§ Task to carry out
Without the pictures, reproduce the entries below exactly.

§ Source information

----------------

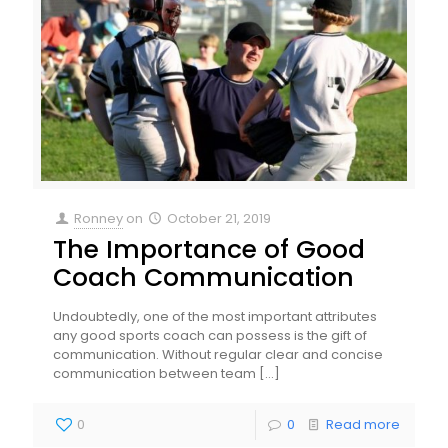
Ronney
on
October 21, 2019
The Importance of Good
Coach Communication
Undoubtedly, one of the most important attributes
any good sports coach can possess is the gift of
communication. Without regular clear and concise
communication between team
[…]
0
0
Read more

----------------

§ Response to this task
Ronney
on
October 21, 2019
The Importance of Good
Coach Communication
Undoubtedly, one of the most important attributes
any good sports coach can possess is the gift of
communication. Without regular clear and concise
communication between team
[…]
0
0
Read more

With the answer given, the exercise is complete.